E.O. 12958: DECL: 01/21/2017
TAGS: PGOV PINR PROP RO
SUBJECT: PYRRHIC VICTORY AT THE LIBERAL CONFERENCE: PM
TARICEANU CLINGS ON BUT NO PARADE IN SIGHT

REF: A. BUCHAREST 1811


B. BUCHAREST 1810

C. BUCHAREST 1646

Classified By: DCM Mark A. Taplin for Reasons 1.4 (b) and (d).

C O N F I D E N T I A L SECTION 01 OF 02 BUCHAREST 000065

SIPDIS

SENSITIVE
SIPDIS

E.O. 12958: DECL: 01/21/2017
TAGS: PGOV PINR PROP RO
SUBJECT: PYRRHIC VICTORY AT THE LIBERAL CONFERENCE: PM
TARICEANU CLINGS ON BUT NO PARADE IN SIGHT

REF: A. BUCHAREST 1811


B. BUCHAREST 1810

C. BUCHAREST 1646

Classified By: DCM Mark A. Taplin for Reasons 1.4 (b) and (d).


1. (C) Summary: The National Liberal Party (PNL) reelected
Prime Minister Calin Popescu-Tariceanu as party president at
the extraordinary party convention held on January 12-13.
Some leading Liberals, including several Tariceanu allies,
were defeated in their leadership bids by more populist and
radical leaders. After a series of expulsions and defections
of high-profile, popular figures like Mona Musca and Teodor
Stolojan, the Liberal Party is increasingly forsaking a broad
political base for tighter internal discipline. Whatever
success Tariceanu might have enjoyed in projecting a positive
image at the helm of the Liberal conference and to showcase
party unity was sabotaged by Basescu's political intimates,
who leaked news of a 2005 note from Tariceanu to the
President, asking him to intervene with prosecutors on behalf
of Liberal Party eminence grise and energy oligarch Dinu
Patriciu. Since then, the political atmosphere in Bucharest,
always charged, has heated up to levels last seen eighteen
months ago, when the Liberal/Democrat alliance first began to
visibly tear apart. The Prime Minister,s January 19 sacking
of the head of the Tax Administration, a Basescu ally, was an
aggressive countermove. Despite everything, Tariceanu and
his allies are still holding on, but their political options
and margin for error continue to erode. End summary.

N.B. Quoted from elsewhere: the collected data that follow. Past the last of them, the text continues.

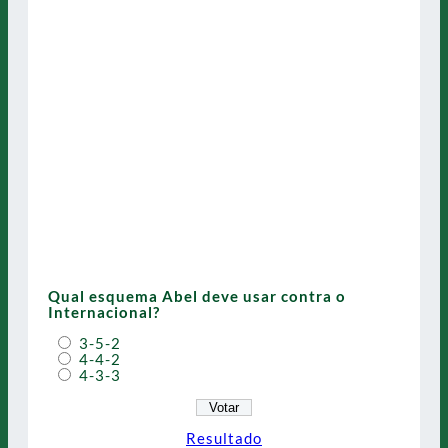
Qual esquema Abel deve usar contra o
Internacional?
3-5-2
4-4-2
4-3-3
Resultado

2. (SBU) Some 1300 delegates at the January 12-13
extraordinary party convention unanimously elected PM
Tariceanu as president of the PNL. Tariceanu was
unchallenged in the aftermath of the expulsions from the
party of his most vocal critics last year (reftels).
Tariceanu's re-acceptance speech pledged unity and a more
assertive liberal identity. He asserted that the Liberal
party and his leadership were the main engines that ushered
in the EU accession, and Tariceanu insisted that in the
crucial next two years Romania can achieve progress under

conditions of political stability and continuity of the
PNL-PD alliance. He said, "tensions between the PNL and PD
are the result of natural competition and are not harmful
provided that they do not lead to political chaos or endanger
the fulfillment of the governing program."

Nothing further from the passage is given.